Examples? Let me count the ways. Pablo Picasso's greatest innovation, Cubism, was made from a bizarre combination of Cézanne's late style, African masks, and Cycladic sculptures. What it wasn't based on was Picasso's own vision: he famously declared that "I paint what I think, not what I see." The critic Peter Wollen wrote that Jean-Luc Godard "treated Hollywood as a kind of conceptual property store from which he could serendipitously loot ideas for scenes, shots, and moods," and Godard had no problem with that, remarking that "It's very good to steal things. Bertolt Brecht said art is made from plagiarism." Damien Hirst told an interviewer that he and his fellow art students eliminated their qualms about plagiarism by borrowing not from one predecessor, but from many: "everyone at Goldsmiths believed that rather than avoiding taking directly, we could take from everybody... It was just getting all these influences and piling them together into our own thing."
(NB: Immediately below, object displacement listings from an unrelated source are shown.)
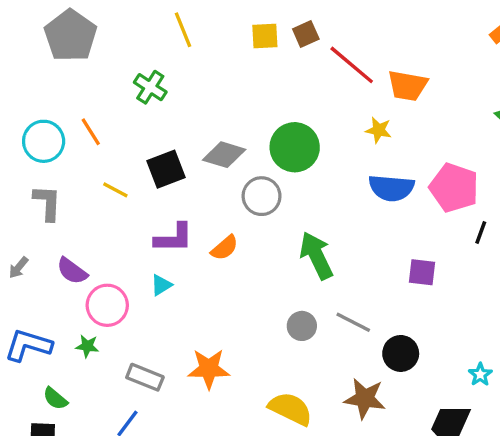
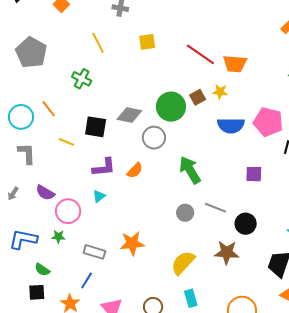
brown square: (306, 34) -> (198, 97), moved
black square: (166, 169) -> (96, 127), turned 35
yellow semicircle: (290, 409) -> (183, 263), turned -68

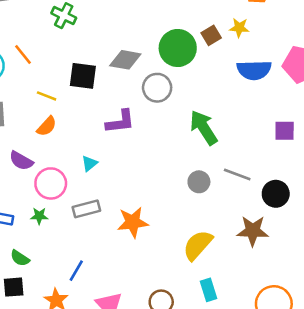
purple L-shape: (104, 167) -> (120, 122), moved
orange semicircle: (135, 170) -> (47, 126), moved
gray rectangle: (94, 252) -> (86, 209), moved, turned -30

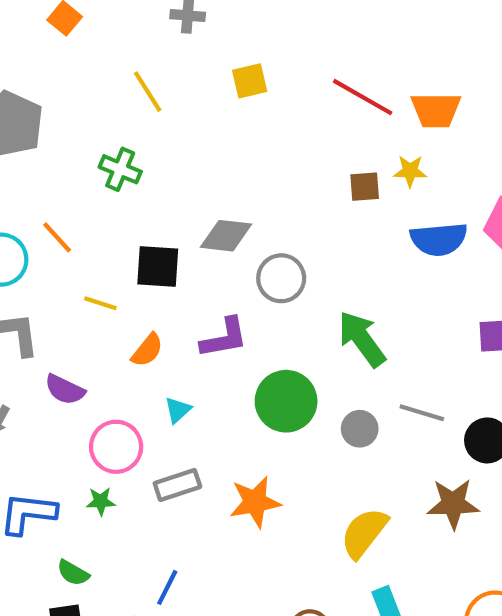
brown square: (211, 35) -> (365, 187), turned 30
green circle: (178, 48) -> (286, 401), moved
orange semicircle: (47, 126) -> (147, 350), moved
purple semicircle: (21, 161) -> (65, 390), moved

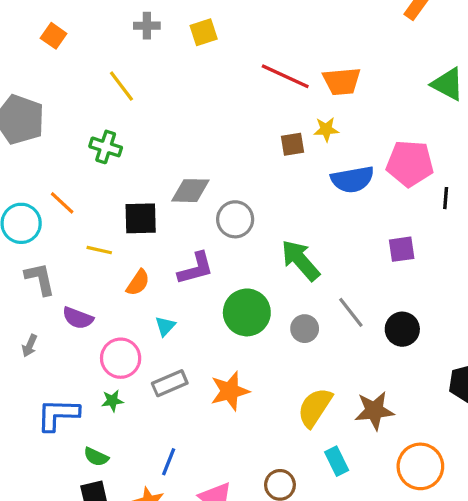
yellow square: (250, 81) -> (204, 32), moved
gray line: (422, 413) -> (351, 312), turned 40
brown star: (453, 504) -> (374, 411), moved

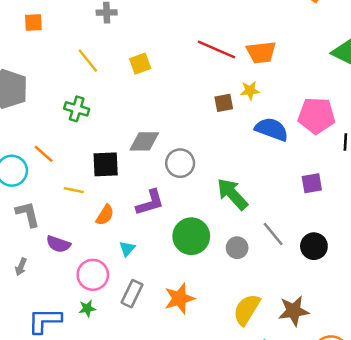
yellow square: (204, 32) -> (140, 64), moved
orange square: (54, 36) -> (33, 22), turned -36
blue semicircle: (352, 179) -> (272, 129), turned -148
gray rectangle: (170, 383) -> (132, 294), turned -40

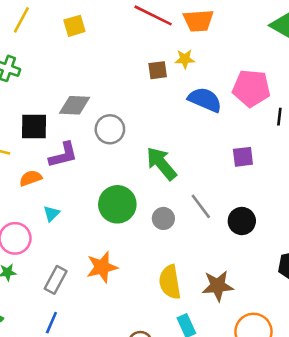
yellow line: (88, 61) -> (21, 20), turned 64
purple L-shape: (150, 203) -> (63, 155), moved
orange semicircle: (105, 215) -> (31, 178), turned -145
gray rectangle: (132, 294) -> (56, 280), moved
yellow semicircle: (247, 310) -> (170, 282), turned -44

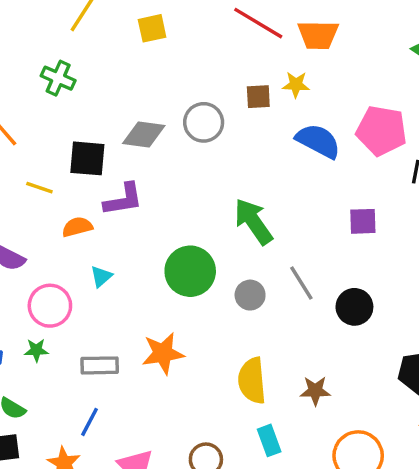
gray circle: (110, 129) -> (204, 122), moved
gray rectangle: (56, 280) -> (100, 365), turned 56
brown star: (218, 286) -> (315, 391), size x0.7

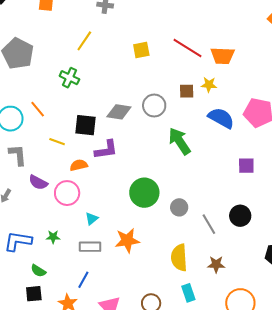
yellow square: (152, 28) -> (141, 50), moved
green arrow: (253, 221) -> (180, 141), moved
cyan triangle: (101, 276) -> (92, 219), moved
gray line: (301, 283) -> (209, 224), moved
pink circle: (50, 306) -> (67, 193), moved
Most artists haven't spent much time or effort justifying these practices, but a few have. T.S. Eliot did this at great length. The critic Edmund Wilson wondered aloud why Eliot quoted or imitated at least 35 other writers in The Waste Land, and the poet William Carlos Williams was less polite, calling Eliot and his friend Ezra Pound plagiarists for their constant cribbing from earlier poets -- "Men content with the connotations of their masters." Eliot tried to explain: he was serious when he wrote that "Immature poets imitate; mature poets steal; bad poets deface what they take, and good poets make it into something better, or at least different." He constructed an elaborate theory to justify his practice of recycling earlier art, contending that great poets work in a tradition: "the historical sense compels a man to write not merely with his own generation in his bones, but with a feeling that the whole of the literature of Europe from Homer and within it the whole of the literature of his own country has a simultaneous existence and composes a simultaneous order." William Carlos Williams, of course, was not buying this: he was an experimental poet, so he believed that real art expressed the poet's own perceptions. To Williams, "simultaneous" was just a tactful word for "plagiarism."

So when Bob Dylan mimicked not only Woody Guthrie's music, but also his speech patterns, he didn't consider it plagiarism: he was creating a persona, which Eliot and Pound considered the mark of the true artist. When Dylan was accused of dishonesty in 1963, for the enormous discrepancies between his persona and his actual history, his response -- "I am my words" -- was simply a less pompous version of Eliot's claim that "The progress of an artist is a continual self-sacrifice, a continual extinction of personality."

From the point of view of an experimental artist, like Joni Mitchell, Bob Dylan is a plagiarist; but from the vantage point of a conceptual artist, like Bruce Springsteen, Dylan is just making art. These are two distinct aesthetics, and they will never be reconciled. The real point here is that this is nothing new. Conceptual innovators from Picasso and Eliot to Warhol and Hirst have been slammed by experimental artists as inauthentic and insincere, even as they have been hailed as great innovators by their conceptual peers. The tension between the two types of artist has actually been healthy for the arts. Vive la différence.